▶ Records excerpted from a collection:
================================
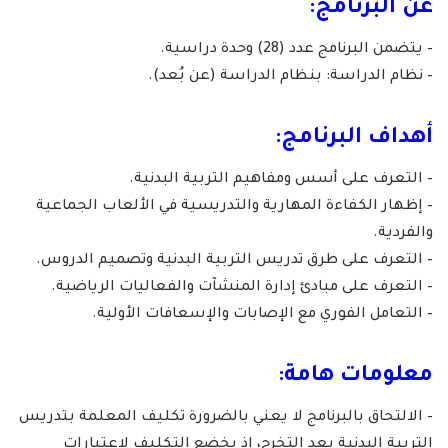
عن البرنامج:
– يتضمن البرنامج عدد (28) وحدة دراسية.
– نظام الدراسة: بنظام الدراسة (عن بُعد).
أهداف البرنامج:
– التعرف على أسس ومفاهيم التربية البدنية.
– إظهار الكفاءة المهارية والتدريسية في الألعاب الجماعية
والفردية.
– التعرف على طرق تدريس التربية البدنية وتصميم الدروس.
– التعرف على مبادئ إدارة المنشآت والفعاليات الرياضية.
– التعامل الفوري مع الإصابات والإسعافات الأولية.
معلومات هامة:
– الالتحاق بالبرنامج لا يعني بالضرورة تكليف المعلمة بتدريس
التربية البدنية بعد التخرج، إذ يخضع التكليف لاعتبارات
================================
▶ WORK INSTRUCTION:
In the records above, find each line that mentions the word "التربية", and copy it.

▶ YOUR RESPONSE:
– التعرف على أسس ومفاهيم التربية البدنية.
– التعرف على طرق تدريس التربية البدنية وتصميم الدروس.
التربية البدنية بعد التخرج، إذ يخضع التكليف لاعتبارات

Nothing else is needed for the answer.